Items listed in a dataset
+---+
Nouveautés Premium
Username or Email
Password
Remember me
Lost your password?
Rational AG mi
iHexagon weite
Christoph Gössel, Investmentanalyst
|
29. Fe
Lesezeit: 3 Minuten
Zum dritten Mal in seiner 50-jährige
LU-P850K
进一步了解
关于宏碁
+---+
Assignment ▸ Whatever is in the entries above, write it out exactly.

Task output ▸
Nouveautés Premium
Username or Email
Password
Remember me
Lost your password?
Rational AG mi
iHexagon weite
Christoph Gössel, Investmentanalyst
|
29. Fe
Lesezeit: 3 Minuten
Zum dritten Mal in seiner 50-jährige
LU-P850K
进一步了解
关于宏碁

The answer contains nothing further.